DFG Presents Leibniz Lecture on Quantum Metrology at St. Petersburg Polytechnic University

Vice-Rector Dmitry Arseniev (right) introduces the Leibniz Lecture by Professor Ertmer at SPbPU

Vice-Rector Dmitry Arseniev (right) introduces the Leibniz Lecture by Professor Ertmer at SPbPU

© DFG

(23.04.18) During the 15th German Week in St. Petersburg in April, the Deutsche Forschungsgemeinschaft (DFG, German Research Foundation), in partnership with St. Petersburg Polytechnic University (SPbPU), organised a lecture by Leibniz Prize recipient, DFG Vice-President and respected experimental physicist, Professor Wolfgang Ertmer. Professor Ertmer’s topic of ‘Quantum Metrology at the Quantum Frontiers’ attracted an interested specialist audience, including a large number of students.

In his Leibniz Lecture – which was introduced by the Vice-Rector for International Affairs, Prof. Dmitry Arseniev, and the German Consulate General in St. Petersburg – Professor Ertmer explained to the audience of around 70 the enormous progress made in quantum physics in recent times thanks to the physics of ‘ultra-cold quantum gases’. The ‘quantum engineering’ that this has made possible, particularly with Bose-Einstein condensates, opens up completely new horizons in precision for quantum metrology. Ertmer illustrated diverse potential applications in extremely accurate atomic clocks, the new field of relativistic geodesy, and sensors based on atomic interferometry, both in the laboratory and more recently in space.

Leibniz Lecture given by Professor Ertmer (University of Hannover) at St. Petersburg Polytechnic University

Leibniz Lecture given by Professor Ertmer (University of Hannover) at St. Petersburg Polytechnic University

© DFG

It was the eighth occasion on which this lecture format has been held in the Russian Federation, showing how it has already developed into an institution of both scholarly and policy dialogue. The venue chosen by the DFG for this year’s lecture, the Polytechnic University, is among the largest and most renowned universities in Russia with over 32,000 students and it has had the status of a National Research University since 2010. The lecture was followed by an information seminar attended by around 30 participants, at which Karin Zach, Head of the DFG’s Physics and Mathematics Division in Bonn, and Wilma Rethage, Director of the DFG Office in Moscow, spoke about the DFG’s general principles and way of working, opportunities for German-Russian cooperation, and the challenges posed by the Excellence Strategy for German universities.

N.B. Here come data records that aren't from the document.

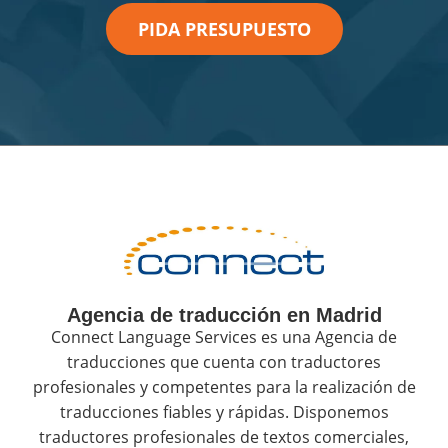
PIDA PRESUPUESTO
Agencia de traducción en Madrid
Connect Language Services es una Agencia de
traducciones que cuenta con traductores
profesionales y competentes para la realización de
traducciones fiables y rápidas. Disponemos
traductores profesionales de textos comerciales,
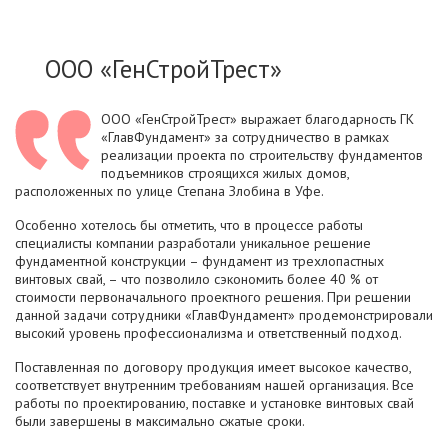
​ООО «ГенСтройТрест»
ООО «ГенСтройТрест» выражает благодарность ГК
«ГлавФундамент» за сотрудничество в рамках
реализации проекта по строительству фундаментов
подъемников строящихся жилых домов,
расположенных по улице Степана Злобина в Уфе.
Особенно хотелось бы отметить, что в процессе работы
специалисты компании разработали уникальное решение
фундаментной конструкции – фундамент из трехлопастных
винтовых свай, – что позволило сэкономить более 40 % от
стоимости первоначального проектного решения. При решении
данной задачи сотрудники «ГлавФундамент» продемонстрировали
высокий уровень профессионализма и ответственный подход.
Поставленная по договору продукция имеет высокое качество,
соответствует внутренним требованиям нашей организация. Все
работы по проектированию, поставке и установке винтовых свай
были завершены в максимально сжатые сроки.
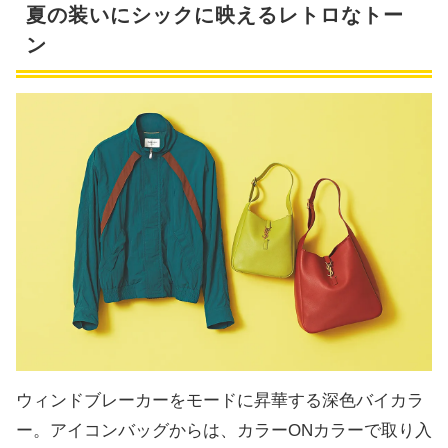
夏の装いにシックに映えるレトロなトー
ン
ウィンドブレーカーをモードに昇華する深色バイカラ
ー。アイコンバッグからは、カラーONカラーで取り入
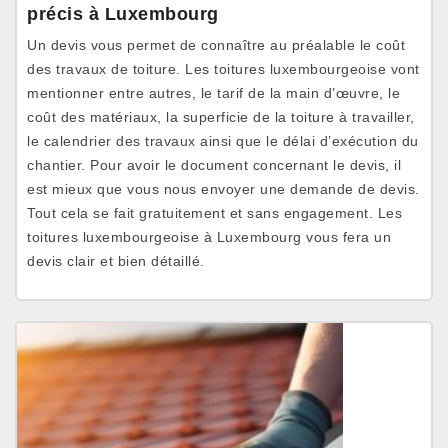
précis à Luxembourg
Un devis vous permet de connaître au préalable le coût
des travaux de toiture. Les toitures luxembourgeoise vont
mentionner entre autres, le tarif de la main d’œuvre, le
coût des matériaux, la superficie de la toiture à travailler,
le calendrier des travaux ainsi que le délai d’exécution du
chantier. Pour avoir le document concernant le devis, il
est mieux que vous nous envoyer une demande de devis.
Tout cela se fait gratuitement et sans engagement. Les
toitures luxembourgeoise à Luxembourg vous fera un
devis clair et bien détaillé.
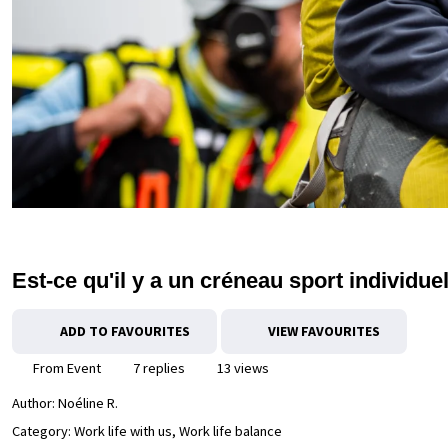
Est-ce qu'il y a un créneau sport individue
ADD TO FAVOURITES
VIEW FAVOURITES
From Event
7 replies
13 views
Author:
Noéline R.
Category: Work life with us, Work life balance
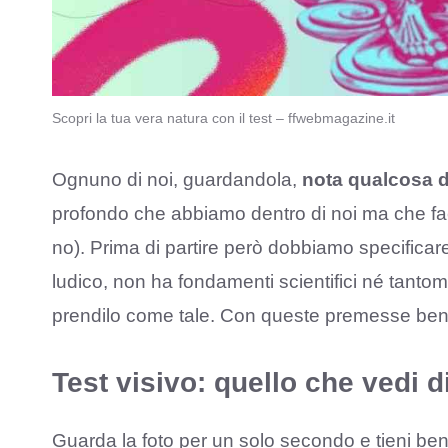
Scopri la tua vera natura con il test – ffwebmagazine.it
Ognuno di noi, guardandola,
nota qualcosa d
profondo che abbiamo dentro di noi ma che fa
no). Prima di partire però dobbiamo specific
ludico, non ha fondamenti scientifici né tantom
prendilo come tale. Con queste premesse ben 
Test visivo: quello che vedi d
Guarda la foto per un solo secondo e tieni ben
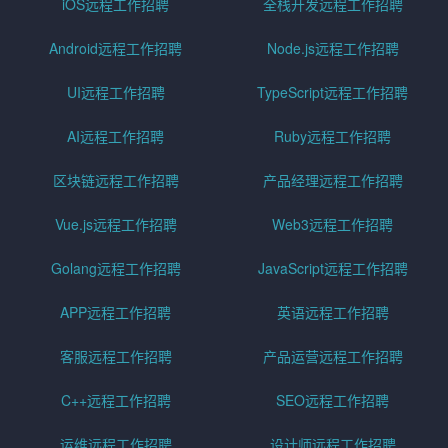
iOS远程工作招聘
全栈开发远程工作招聘
Android远程工作招聘
Node.js远程工作招聘
UI远程工作招聘
TypeScript远程工作招聘
AI远程工作招聘
Ruby远程工作招聘
区块链远程工作招聘
产品经理远程工作招聘
Vue.js远程工作招聘
Web3远程工作招聘
Golang远程工作招聘
JavaScript远程工作招聘
APP远程工作招聘
英语远程工作招聘
客服远程工作招聘
产品运营远程工作招聘
C++远程工作招聘
SEO远程工作招聘
运维远程工作招聘
设计师远程工作招聘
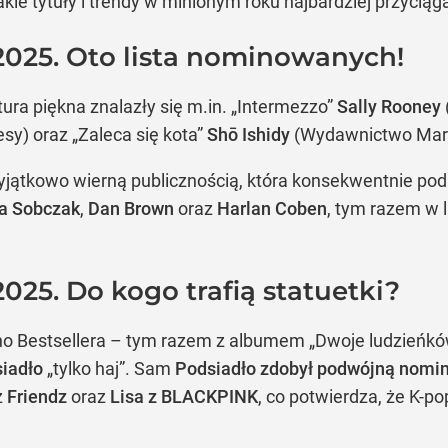
Jakie tytuły i trendy w minionym roku najbardziej przyci
2025. Oto lista nominowanych!
tura piękna znalazły się m.in. „Intermezzo”
Sally Rooney
y) oraz „Zaleca się kota”
Shō Ishidy
(Wydawnictwo Mar
yjątkowo wierną publicznością, która konsekwentnie pod
ia Sobczak
,
Dan Brown
oraz
Harlan Coben
, tym razem w 
025. Do kogo trafią statuetki?
no Bestsellera – tym razem z albumem „Dwoje ludzieńkó
iadło
„tylko haj”. Sam
Podsiadło zdobył podwójną nomin
ż
Friendz
oraz
Lisa z BLACKPINK
, co potwierdza, że K-p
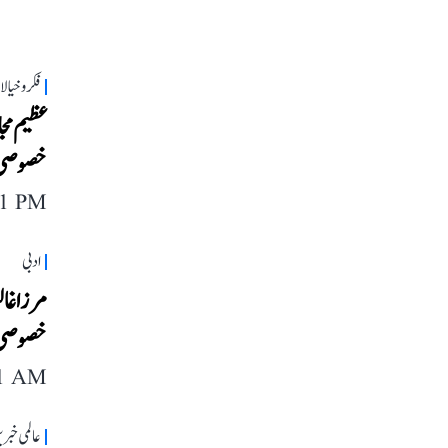
فکر و خیا
عظیم مج
خصوصی 
11 PM
ادبی
مرزا غا
خصوصی 
11 AM
عالمی خبر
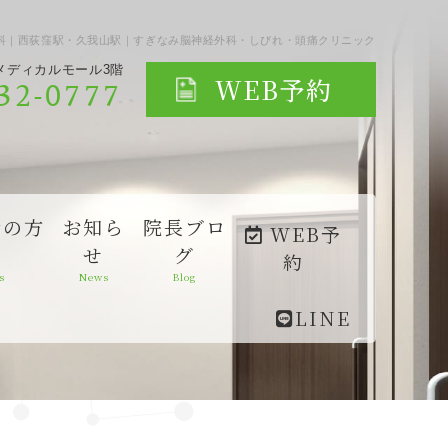
科｜西荻窪駅・久我山駅｜すぎなみ脳神経外科・しびれ・頭痛クリニック
南メディカルモール3階
WEB予約
332-0777
者の方
お知ら
院長ブロ
WEB予
せ
グ
約
s
News
Blog
LINE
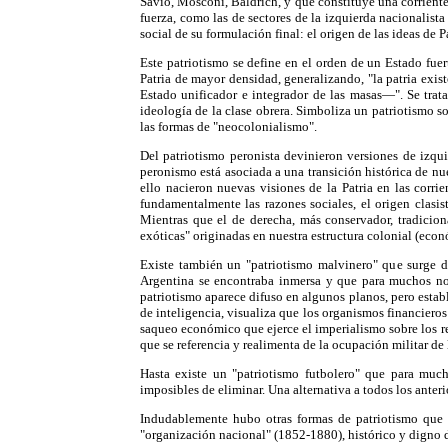
Savio, Mosconi, Baldrich, y que constituye una corrient
fuerza, como las de sectores de la izquierda nacionali
social de su formulación final: el origen de las ideas de 
Este patriotismo se define en el orden de un Estado fuer
Patria de mayor densidad, generalizando, "la patria exist
Estado unificador e integrador de las masas—". Se trata
ideología de la clase obrera. Simboliza un patriotismo 
las formas de "neocolonialismo".
Del patriotismo peronista devinieron versiones de izqui
peronismo está asociada a una transición histórica de n
ello nacieron nuevas visiones de la Patria en las corri
fundamentalmente las razones sociales, el origen clasis
Mientras que el de derecha, más conservador, tradiciona
exóticas" originadas en nuestra estructura colonial (eco
Existe también un "patriotismo malvinero" que surge d
Argentina se encontraba inmersa y que para muchos no 
patriotismo aparece difuso en algunos planos, pero establ
de inteligencia, visualiza que los organismos financiero
saqueo económico que ejerce el imperialismo sobre los re
que se referencia y realimenta de la ocupación militar de 
Hasta existe un "patriotismo futbolero" que para mucho
imposibles de eliminar. Una alternativa a todos los ante
Indudablemente hubo otras formas de patriotismo que n
"organización nacional" (1852-1880), histórico y digno de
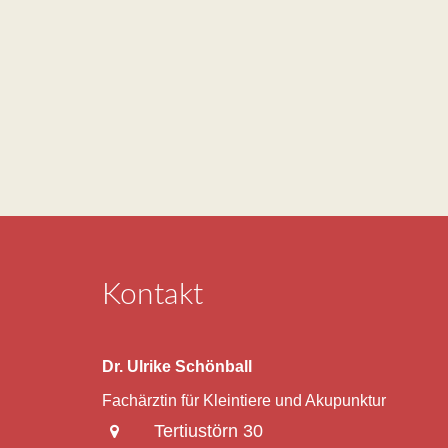
Kontakt
Dr. Ulrike Schönball
Fachärztin für Kleintiere und Akupunktur
Tertiustörn 30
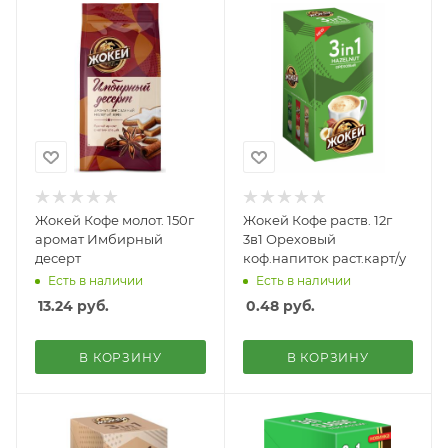
Жокей Кофе молот. 150г
Жокей Кофе раств. 12г
аромат Имбирный
3в1 Ореховый
десерт
коф.напиток раст.карт/у
Есть в наличии
Есть в наличии
13.24
руб.
0.48
руб.
В КОРЗИНУ
В КОРЗИНУ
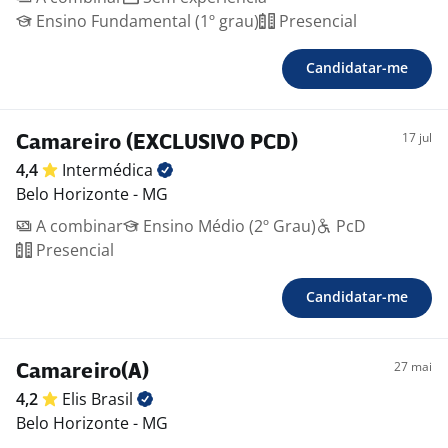
Ensino Fundamental (1º grau)
Presencial
Candidatar-me
17 jul
Camareiro (EXCLUSIVO PCD)
4,4
Intermédica
Belo Horizonte - MG
A combinar
Ensino Médio (2º Grau)
PcD
Presencial
Candidatar-me
27 mai
Camareiro(A)
4,2
Elis
Brasil
Belo Horizonte - MG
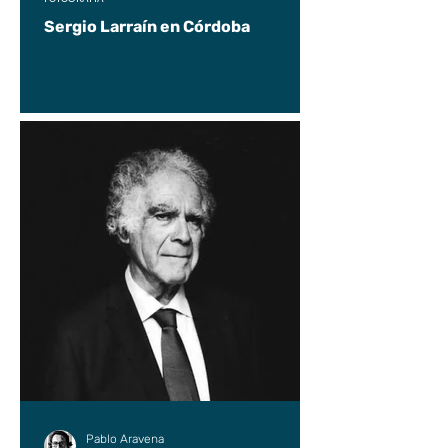
Sergio Larraín en Córdoba
Pablo Aravena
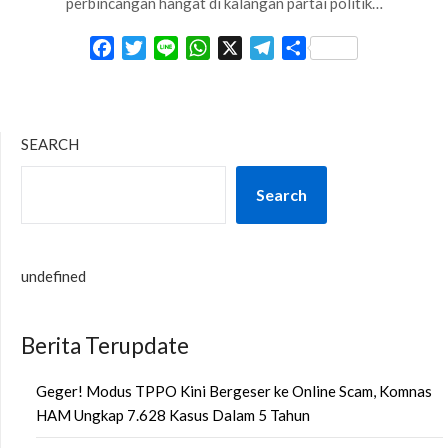
perbincangan hangat di kalangan partai politik…
Facebook
Twitter
Line
WhatsApp
X
Telegram
Share
SEARCH
Search
undefined
Berita Terupdate
Geger! Modus TPPO Kini Bergeser ke Online Scam, Komnas
HAM Ungkap 7.628 Kasus Dalam 5 Tahun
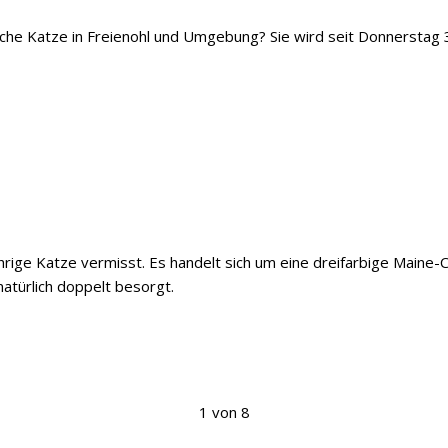
iche Katze in Freienohl und Umgebung? Sie wird seit Donnerstag 
ährige Katze vermisst. Es handelt sich um eine dreifarbige Maine
natürlich doppelt besorgt.
1 von 8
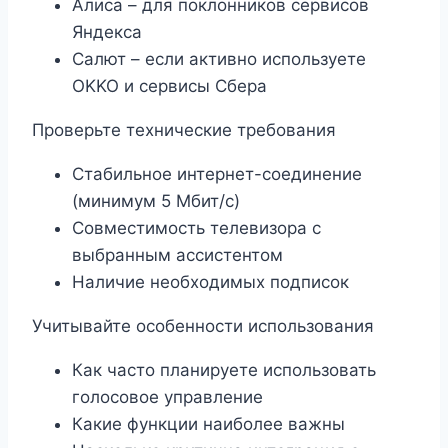
Алиса – для поклонников сервисов
Яндекса
Салют – если активно используете
OKKO и сервисы Сбера
Проверьте технические требования
Стабильное интернет-соединение
(минимум 5 Мбит/с)
Совместимость телевизора с
выбранным ассистентом
Наличие необходимых подписок
Учитывайте особенности использования
Как часто планируете использовать
голосовое управление
Какие функции наиболее важны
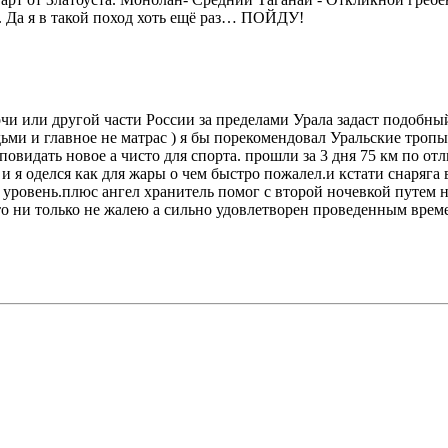
. Да я в такой поход хоть ещё раз… ПОЙДУ!
Сочи или другой части России за пределами Урала задаст подобны
ми и главное не матрас ) я бы порекомендовал Уральские тропы
идать новое а чисто для спорта. прошли за 3 дня 75 км по отл
и я оделся как для жары о чем быстро пожалел.и кстати снаряга в
овень.плюс ангел хранитель помог с второй ночевкой путем ноч
что ни только не жалею а сильно удовлетворен проведенным врем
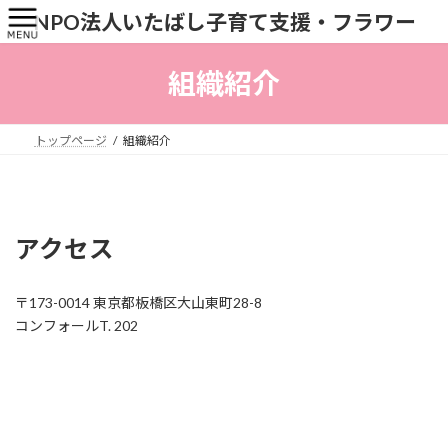
コ
ナ
NPO法人いたばし子育て支援・フラワー
ン
ビ
テ
ゲ
ン
ー
組織紹介
ツ
シ
へ
ョ
ス
ン
トップページ
組織紹介
キ
に
ッ
移
プ
動
アクセス
〒173-0014 東京都板橋区大山東町28-8
コンフォールT. 202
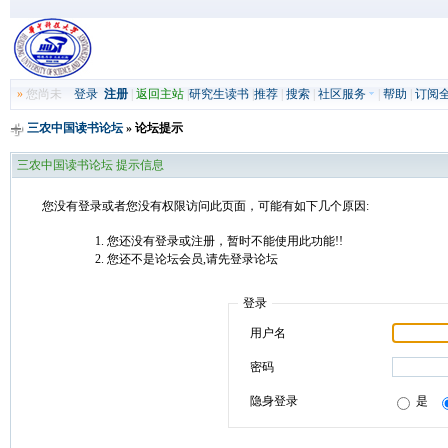
»
您尚未
登录
注册
|
返回主站
|
研究生读书
|
推荐
|
搜索
|
社区服务
|
帮助
|
订阅
三农中国读书论坛
» 论坛提示
三农中国读书论坛 提示信息
您没有登录或者您没有权限访问此页面，可能有如下几个原因:
您还没有登录或注册，暂时不能使用此功能!!
您还不是论坛会员,请先登录论坛
登录
用户名
密码
隐身登录
是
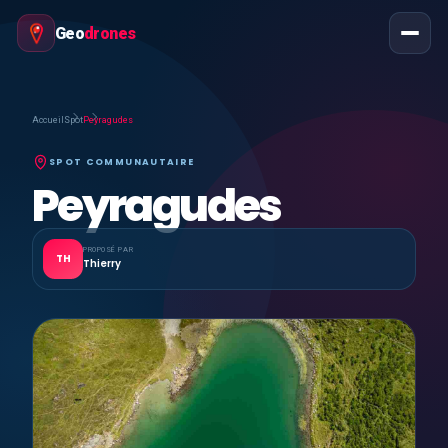
Geo
drones
Accueil
Spot
Peyragudes
SPOT COMMUNAUTAIRE
Peyragudes
PROPOSÉ PAR
TH
Thierry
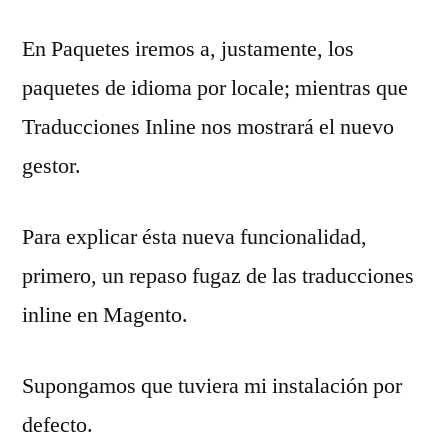
En Paquetes iremos a, justamente, los
paquetes de idioma por locale; mientras que
Traducciones Inline nos mostrará el nuevo
gestor.
Para explicar ésta nueva funcionalidad,
primero, un repaso fugaz de las traducciones
inline en Magento.
Supongamos que tuviera mi instalación por
defecto.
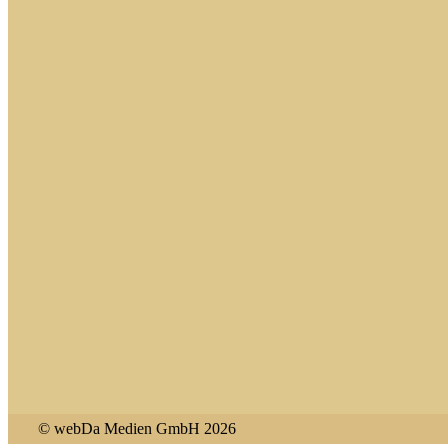
© webDa Medien GmbH 2026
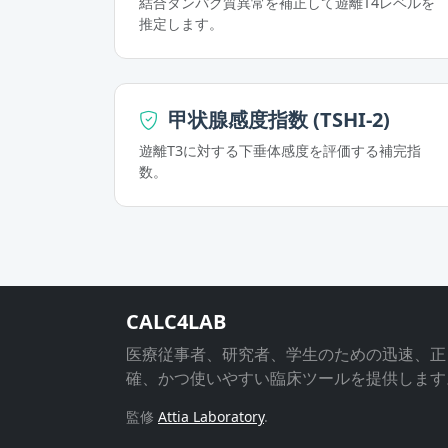
結合タンパク質異常を補正して遊離T4レベルを
推定します。
甲状腺感度指数 (TSHI-2)
遊離T3に対する下垂体感度を評価する補完指
数。
CALC4LAB
医療従事者、研究者、学生のための迅速、正
確、かつ使いやすい臨床ツールを提供します
監修
Attia Laboratory
.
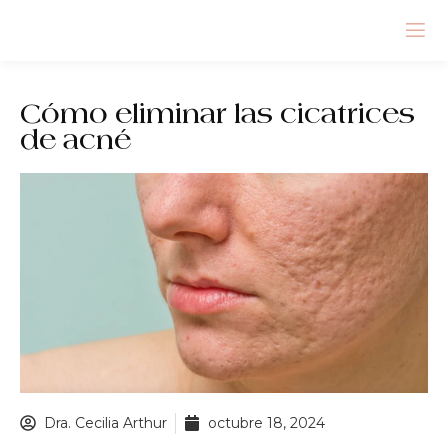
Cómo eliminar las cicatrices
de acné
Dra. Cecilia Arthur
octubre 18, 2024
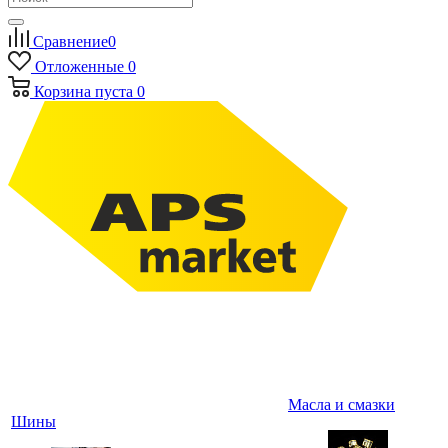
Сравнение
0
Отложенные
0
Корзина
пуста
0
Масла и смазки
Шины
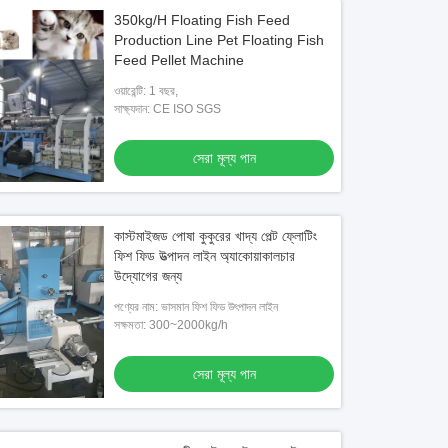
350kg/H Floating Fish Feed
Production Line Pet Floating Fish
Feed Pellet Machine
ওয়ারেন্টি: 1 বছর,
সাক্ষ্যদান: CE ISO SGS
সেরা মূল্য পান
কাস্টমাইজড পোষা কুকুরের খাদ্য পেল্ট ফ্লোটিং
ফিশ ফিড উত্পাদন লাইন অ্যাকোয়াকালচার
উদ্যোগের জন্য
পণ্যের নাম: ভাসমান ফিশ ফিড উৎপাদন লাইন
সক্ষমতা: 300~2000kg/h
সেরা মূল্য পান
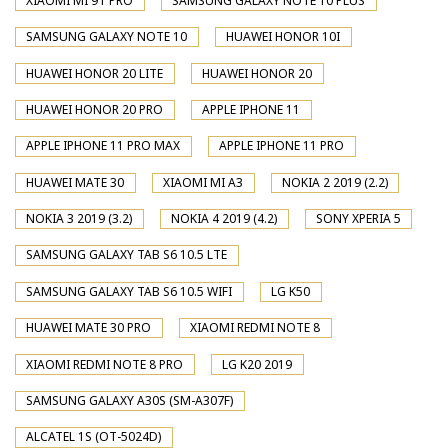
XIAOMI MI 9T PRO
SAMSUNG GALAXY NOTE 10 PLUS
SAMSUNG GALAXY NOTE 10
HUAWEI HONOR 10I
HUAWEI HONOR 20 LITE
HUAWEI HONOR 20
HUAWEI HONOR 20 PRO
APPLE IPHONE 11
APPLE IPHONE 11 PRO MAX
APPLE IPHONE 11 PRO
HUAWEI MATE 30
XIAOMI MI A3
NOKIA 2 2019 (2.2)
NOKIA 3 2019 (3.2)
NOKIA 4 2019 (4.2)
SONY XPERIA 5
SAMSUNG GALAXY TAB S6 10.5 LTE
SAMSUNG GALAXY TAB S6 10.5 WIFI
LG K50
HUAWEI MATE 30 PRO
XIAOMI REDMI NOTE 8
XIAOMI REDMI NOTE 8 PRO
LG K20 2019
SAMSUNG GALAXY A30S (SM-A307F)
ALCATEL 1S (OT-5024D)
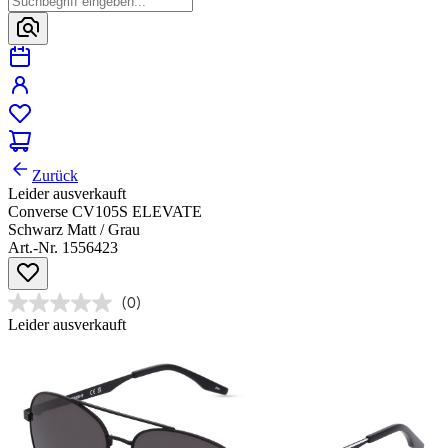
Zurück
Leider ausverkauft
Converse CV105S ELEVATE
Schwarz Matt / Grau
Art.-Nr. 1556423
(0)
Leider ausverkauft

DFG delegation at the Ioffe Institute in St. Petersburg: (from left) Yury Kusraev (Ioffe Institute), Karin Zach, Wilma Rethage, Wolfgang Ertmer

© DFG

The trip to St. Petersburg for the Leibniz Lecture also provided an opportunity to nurture contacts and partnerships with the city’s academic community, such as the Higher School of Economics and St. Petersburg State University. The group from Germany visited various labs at the Ioffe Physical-Technical Institute of the Russian Academy of Sciences, where the DFG is funding a German-Russian Collaborative Research Centre in solid-state physics, which provided a glimpse of the top-level physics research being carried out in Russia. The Institute’s Director, Sergey Lebedev, welcomed Professor Ertmer and informed him about current lines of research and future outlooks for German-Russian cooperation. The German delegation also met with Prof. Zhores I. Alferov, the Founder and Rector of the St. Petersburg Academic University of the Russian Academy of Sciences and winner of the 2000 Nobel Prize in Physics, and was given a guided tour of various areas of the university’s nanotechnology lab by the Vice-Rector for Research, Prof. Alexey Zhukov.

Wolfgang Ertmer, Vice-President of the DFG and a member of the DFG Senate since 2007, is a professor of experimental physics at the University of Hannover. In recognition of his work, he received the DFG’s Gottfried Wilhelm Leibniz Prize, Germany’s most prestigious award for research, in 1997. The DFG organises Leibniz Lectures, delivered by recipients of Germany's most important research prize, at worldwide locations where it has its own international representations. The lectures present the latest topics of top-level research in Germany and opportunities for bilateral cooperation. Leibniz Lectures are greatly valued abroad as an ‘ambassador’ of German research and pave the way for new research cooperations.